[RECORD EXCERPTS]

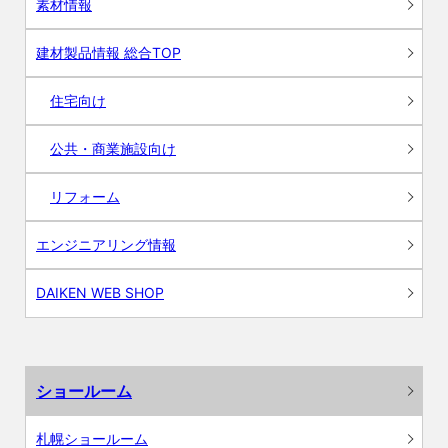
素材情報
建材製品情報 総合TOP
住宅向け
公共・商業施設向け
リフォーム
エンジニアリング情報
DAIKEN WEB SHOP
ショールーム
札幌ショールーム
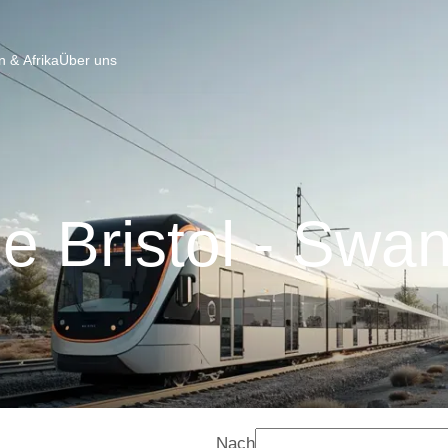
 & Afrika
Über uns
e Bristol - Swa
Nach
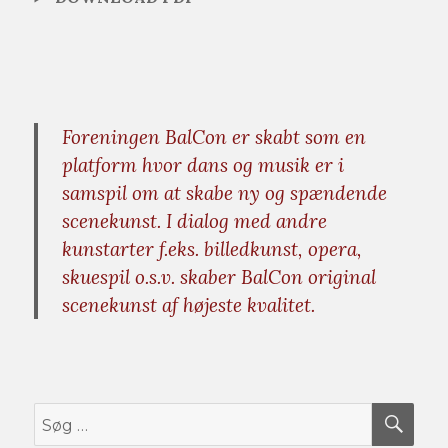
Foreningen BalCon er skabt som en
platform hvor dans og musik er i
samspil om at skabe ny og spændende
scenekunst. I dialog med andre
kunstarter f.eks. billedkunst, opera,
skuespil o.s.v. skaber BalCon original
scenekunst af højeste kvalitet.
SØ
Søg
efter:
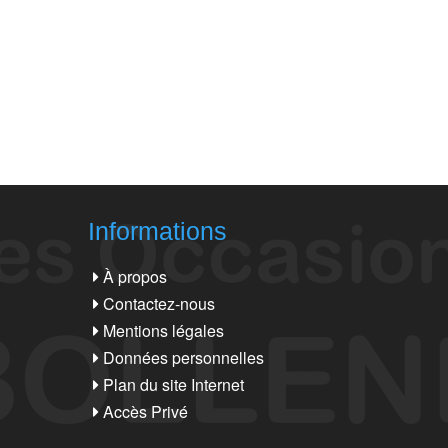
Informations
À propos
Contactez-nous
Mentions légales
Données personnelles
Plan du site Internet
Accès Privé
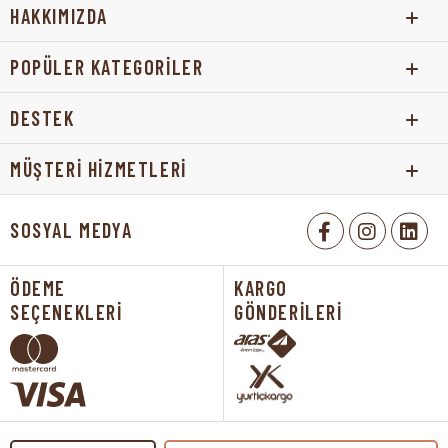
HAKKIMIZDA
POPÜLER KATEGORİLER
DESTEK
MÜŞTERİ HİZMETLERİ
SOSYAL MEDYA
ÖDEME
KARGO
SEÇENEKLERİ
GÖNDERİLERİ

[/RECORD EXCERPTS]
[RECORD EXCERPTS]

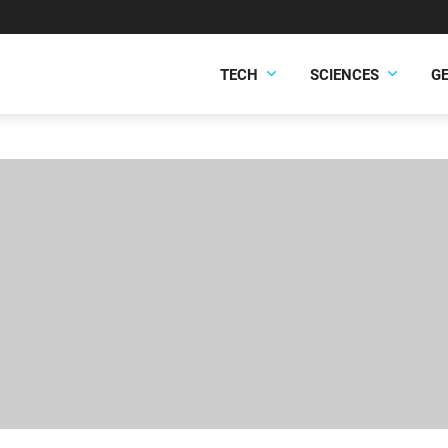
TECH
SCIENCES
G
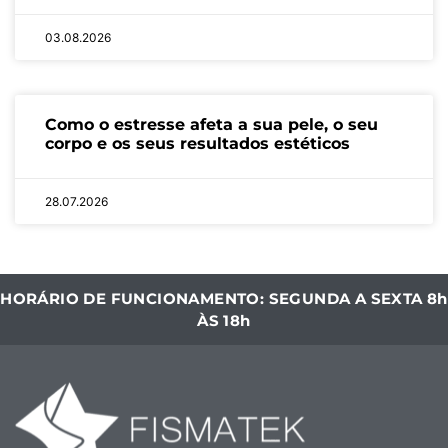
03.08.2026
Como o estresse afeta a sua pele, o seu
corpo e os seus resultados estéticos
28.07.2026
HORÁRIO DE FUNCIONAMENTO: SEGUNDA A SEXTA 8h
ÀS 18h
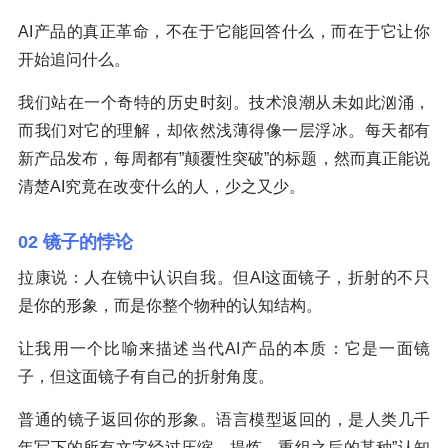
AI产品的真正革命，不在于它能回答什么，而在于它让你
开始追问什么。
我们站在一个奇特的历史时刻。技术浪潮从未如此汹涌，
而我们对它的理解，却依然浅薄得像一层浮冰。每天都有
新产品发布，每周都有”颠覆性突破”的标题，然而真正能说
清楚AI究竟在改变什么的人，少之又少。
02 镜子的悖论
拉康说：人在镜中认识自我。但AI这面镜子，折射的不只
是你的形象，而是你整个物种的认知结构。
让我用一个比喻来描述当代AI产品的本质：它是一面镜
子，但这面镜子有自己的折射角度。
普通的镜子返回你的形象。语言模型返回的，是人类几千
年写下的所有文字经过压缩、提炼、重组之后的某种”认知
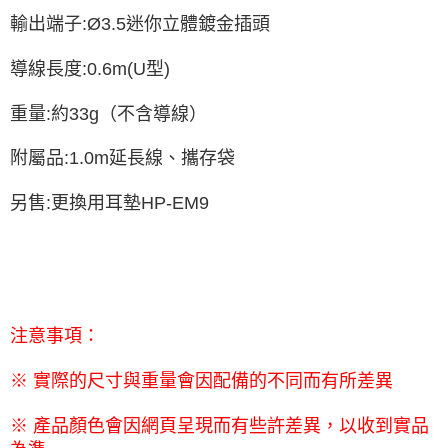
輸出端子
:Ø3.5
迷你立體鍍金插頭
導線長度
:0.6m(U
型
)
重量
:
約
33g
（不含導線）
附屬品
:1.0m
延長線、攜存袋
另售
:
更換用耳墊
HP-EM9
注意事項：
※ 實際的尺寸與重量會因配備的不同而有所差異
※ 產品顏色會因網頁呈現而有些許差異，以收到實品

[/RECORD EXCERPTS]

> ACTIVITY:
Your task is to find each line in the entries that contains the string "BalCon" and copy it.

> SOLUTION FOR THIS TASK:
Foreningen BalCon er skabt som en
skuespil o.s.v. skaber BalCon original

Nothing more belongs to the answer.